Moreton Bay Regional Council v Moorhead
[2014] ICQ 13
•20 May 2014
INDUSTRIAL COURT OF QUEENSLAND
CITATION:
Moreton Bay Regional Council v Moorhead [2014] ICQ 013
PARTIES:
MORETON BAY REGIONAL COUNCIL
(appellant)
v
MARK MOORHEAD
(respondent)CASE NO/S:
C/2014/10
PROCEEDING:
Appeal
DELIVERED ON:
20 May 2014
HEARING DATE:
17 March 2014
MEMBER:
Martin J, President
ORDER/S:
Appeal dismissed
CATCHWORDS:
INDUSTRIAL LAW – QUEENSLAND – APPEALS – APPEAL TO INDUSTRIAL COURT – WHEN APPEAL LIES – where the Commission found a witness not to be a witness of credit – where the appellant submitted that this finding was contrary to incontrovertible facts – whether any such facts appeared on the record
INDUSTRIAL LAW – QUEENSLAND – DISMISSALS – UNFAIR DISMISSAL – WHAT CONSTITUTES – where the respondent attended the TAB during work hours – where he was asked where he had been by an internal investigation and initially lied, suggesting that he had been to an ATM – where this version of events was questioned, and he accepted that he had lied – whether these matters entitled the appellant to summarily terminate the respondent’s employment, irrespective any other circumstances – whether the Commission’s findings were so unreasonable as to amount to an error of law
INDUSTRIAL LAW – QUEENSLAND – APPEALS – WHEN APPEAL LIES – where the Commission found that it would not be impracticable to reinstate the appellant – where the appellant submitted that the Commission misapprehended the facts – whether the Commission so erred – whether the Commission’s findings were so unreasonable as to amount to an error of law
Industrial Relations Act 1999, s 77, s 78(3), s 341(1)
CASES:
Byrne v Australian Airlines (1995) 185 CLR 410; [1995] HCA 24, cited
Concut Pty Ltd v Worrell (2000) 75 ALJR 312; [2000] HCA 64, cited
House v The King (1936) 55 CLR 499; [1936] HCA 40, applied
Jones v Brite Services [2013] FWC 3392, referred to
McGrath v Sydney Water Corporation [2013] FWC 793, referred to
Minister for Immigration v Li (2013) 87 ALJR 618; [2013] HCA 18, applied
Rosenberg v Percival (2001) 205 CLR 434; [2001] HCA 18, applied
Shepherd v Felt & Textiles of Australia Ltd (1931) 45 CLR 359; [1931] HCA 21, citedAPPEARANCES:
C J Murdoch on behalf of the appellant, instructed by Minter Ellison
The Respondent appeared on his own behalf
Introduction
Mr Moorhead was employed by the Council to perform park maintenance. On 9 September 2013 he, in the company of other employees, visited the TAB at Kippa-Ring. They did this during working time. When they emerged they were confronted by Council supervisors and told to go back to a Council office. The five employees concerned met to discuss what they would say in the meeting which was to occur. They all agreed that they would tell the same lie when asked where they had been at the relevant time.

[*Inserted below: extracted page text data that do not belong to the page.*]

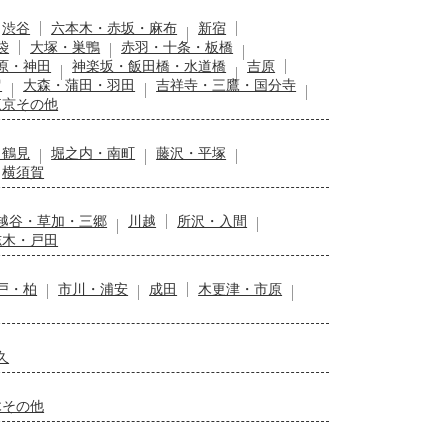
渋谷
六本木・赤坂・麻布
新宿
袋
大塚・巣鴨
赤羽・十条・板橋
原・神田
神楽坂・飯田橋・水道橋
吉原
留
大森・蒲田・羽田
吉祥寺・三鷹・国分寺
東京その他
・鶴見
堀之内・南町
藤沢・平塚
横須賀
越谷・草加・三郷
川越
所沢・入間
志木・戸田
戸・柏
市川・浦安
成田
木更津・市原
久
木その他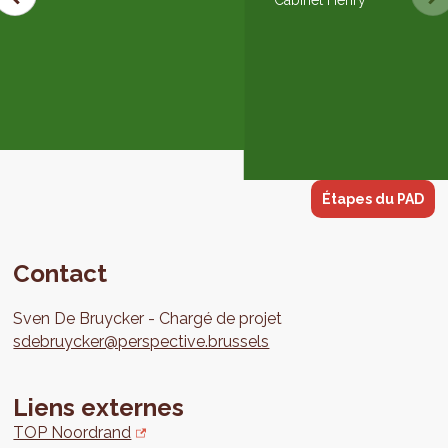
Cabinet Henry
Étapes du PAD
Contact
Sven
De Bruycker
Chargé de projet
sdebruycker@perspective.brussels
Liens externes
TOP Noordrand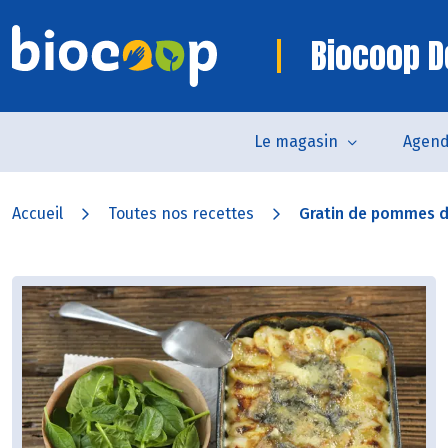
Biocoop D
Le magasin
Agen
Accueil
Toutes nos recettes
Gratin de pommes de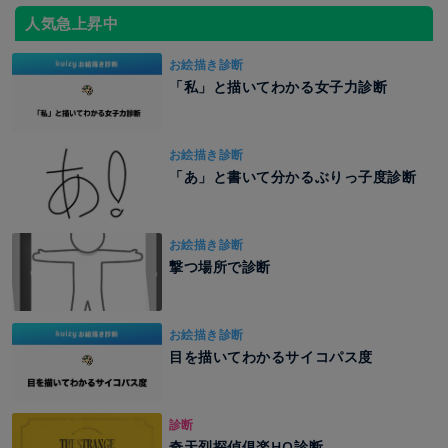
人気急上昇中
お絵描き診断
「私」と描いてわかる女子力診断
お絵描き診断
「あ」と書いて分かるぶりっ子度診断
お絵描き診断
撃つ場所で診断
お絵描き診断
目を描いてわかるサイコパス度
診断
奇天烈探偵俱楽HO診断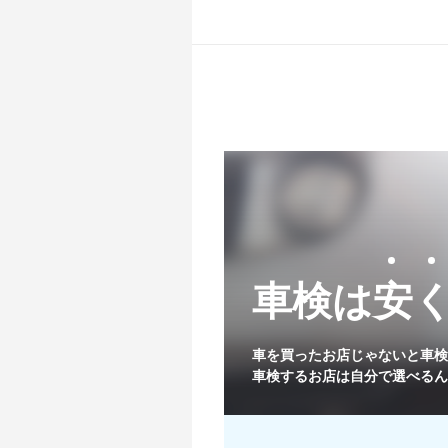
車検は安
関東
車を買ったお店じゃないと
車検
車検するお店は自分で選べるん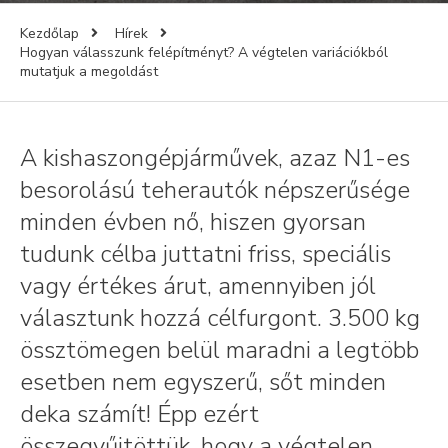
Kezdőlap
Hírek
Hogyan válasszunk felépítményt? A végtelen variációkból
mutatjuk a megoldást
A kishaszongépjárművek, azaz N1-es
besorolású teherautók népszerűsége
minden évben nő, hiszen gyorsan
tudunk célba juttatni friss, speciális
vagy értékes árut, amennyiben jól
választunk hozzá célfurgont. 3.500 kg
össztömegen belül maradni a legtöbb
esetben nem egyszerű, sőt minden
deka számít! Épp ezért
összegyűjtöttük, hogy a végtelen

In his discussion with Ms Barwin (the Council’s HR Operations Manager) Mr Moorhead denied that he had been to the TAB. He told her that he had gone to an ATM. She then said words to the effect: “Let’s be clear, you need to tell the truth.” Mr Moorhead then recanted and admitted that he had been to the TAB.
An internal investigation and show-cause process then took place and the respondent was dismissed on 25 September 2013. He was paid one week’s wages in lieu of notice. The dismissal letter contained the following passage:
“I consider that your visit to the Kippa-Ring T.A.B. and the shopping centre which it is located [sic] outside of your designated work site and break time, without approval is unacceptable. Furthermore your initial denial of this incident … demonstrates a lack of understanding about the seriousness of the incident, and shows no regard for your obligations as an employee.
It has been determined you have breached your responsibilities as an employee to carry out your duties with integrity and honesty whilst giving priority to your official duties over personal duties during your prescribed work time.”
The respondent sought reinstatement, on the grounds that the dismissal was unfair in all of the circumstances. He was successful before the Commission.
The Council now appeals pursuant to s 341(1) of the Industrial Relations Act 1999. The appellant can only succeed if it successfully demonstrates an error of law, or an excess, or want, of jurisdiction.
The appellant raises three grounds of appeal.
Ground 1 – Regular visits to the TAB
The first ground is that the Commission erred in law in determining that a factual allegation—viz., that the respondent had regularly attended the TAB during work hours—was not established to the requisite standard. This was evidence which became known to the appellant after the dismissal. It was evidence which, if accepted, could be used to damage the credibility of the respondent. More importantly, it was evidence which the Council could call to support its decision to dismiss Mr Moorhead.[1]
[1]Shepherd v Felt & Textiles of Australia Ltd [1931] HCA 21; (1931) 45 CLR 359; Concut Pty Ltd v Worrell [2004] HCA 64; (2000) 176 ALR 693.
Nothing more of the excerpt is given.